The image of her shot through my mind like a star, mocking me and asking me what the hell I was doing here with her brother of all people when I’d promised her things that night in her parents basement. Promised us things. I shook my head out of it. The sooner I got this done, the sooner I could get to her.
Speaking of soon. This guy needed to breathe soon, if he was going to make it through this tattoo.
“Here,” I grumbled as I sat Roger, the emotional support bear, in his lap. “Squeeze that and breathe. It’ll feel like faint scratching as I do the outline and rougher scratching when I fill it in. It’s a fast tattoo, but I have to stencil the image first, so you have about ten minutes to wrap your head around the idea. Shape up. I am not peeling your ass off the floor because you fainted on a numbers tattoo.”
He winced. “Would that be pathetic?”
I gave him one of his own looks. “Yes.”
Letting out a long breath, he took the bear up in his hands and fixed his eyes above the room, focusing on the ceiling as he settled into the chair. As promised, I let him settle for a few minutes. The stencil actually only took that long, but if he was nervous, maybe he’d appreciate a little extra time before going under the needle.
“Well?” I asked. “Are you going to tell me why you’re here? Iknow you didn’t just buy out the place to have an evening alone with me.”
“Do you know the details of the deal I was negotiating with your parents?” he asked. This guy really didn’t like to mince words.
I wouldn’t either, especially not for this conversation. “No.”
“Your parents were willing to sell me your proprietary designs for three different machinery components including the one you share with your sister for a bargain price with the contingency that we take the whole SHarper Designs division as our own,” he said.
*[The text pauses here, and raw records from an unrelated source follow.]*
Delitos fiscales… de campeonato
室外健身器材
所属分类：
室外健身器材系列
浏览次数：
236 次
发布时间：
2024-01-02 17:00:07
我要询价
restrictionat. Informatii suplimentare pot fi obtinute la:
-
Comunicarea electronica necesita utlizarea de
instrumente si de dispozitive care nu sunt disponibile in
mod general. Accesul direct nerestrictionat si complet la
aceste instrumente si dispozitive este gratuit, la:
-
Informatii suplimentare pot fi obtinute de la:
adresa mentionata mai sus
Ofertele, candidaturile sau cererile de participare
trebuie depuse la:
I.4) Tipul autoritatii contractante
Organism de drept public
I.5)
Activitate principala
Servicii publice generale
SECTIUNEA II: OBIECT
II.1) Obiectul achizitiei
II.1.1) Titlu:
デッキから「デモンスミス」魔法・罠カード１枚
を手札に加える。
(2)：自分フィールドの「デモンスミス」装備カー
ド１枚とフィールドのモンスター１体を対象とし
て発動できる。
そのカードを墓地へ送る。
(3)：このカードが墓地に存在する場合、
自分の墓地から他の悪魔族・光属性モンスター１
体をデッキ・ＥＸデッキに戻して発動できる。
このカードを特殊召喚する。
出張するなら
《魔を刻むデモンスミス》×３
“Yeah, so?” I asked, not understanding.
“So,” he paused as he watched my hands move above his body, holding up the stencil for his inspection and approval. When he nodded, I got to work laying it on. “So, it’s worth at least ten times more than that when it works in conjunction with the software your sister produced. The one that shestill owns.”
“Okay?”
“While you handed over your ownership rights years ago, her ownership has never been acquired by SHarper. It still belongs to her, and your product is only half as valuable as that,” he said.
He was just telling me things I already knew, and if this was really the reason he was holding me up from my real destination today, I was going to take a rain check. I’d refund him his money from my own pocket if I had to.
“Look man, I don’t know you well, but if you’re just here to practice your pitch on me, then?—”
“To acquire the other portion of ownership, your parents were going to have to presume your sister as dead… Officially,” he said, cutting me off matter-of-factly.
My fingers stalled, my chest constricting in a knot so painful, so out of nowhere, I had to cough to clear it out.
Like a bull, he charged forward. “It’s been enough years, and they were willing to sell us everything for a fraction of its worth just to have some closure on the situation.”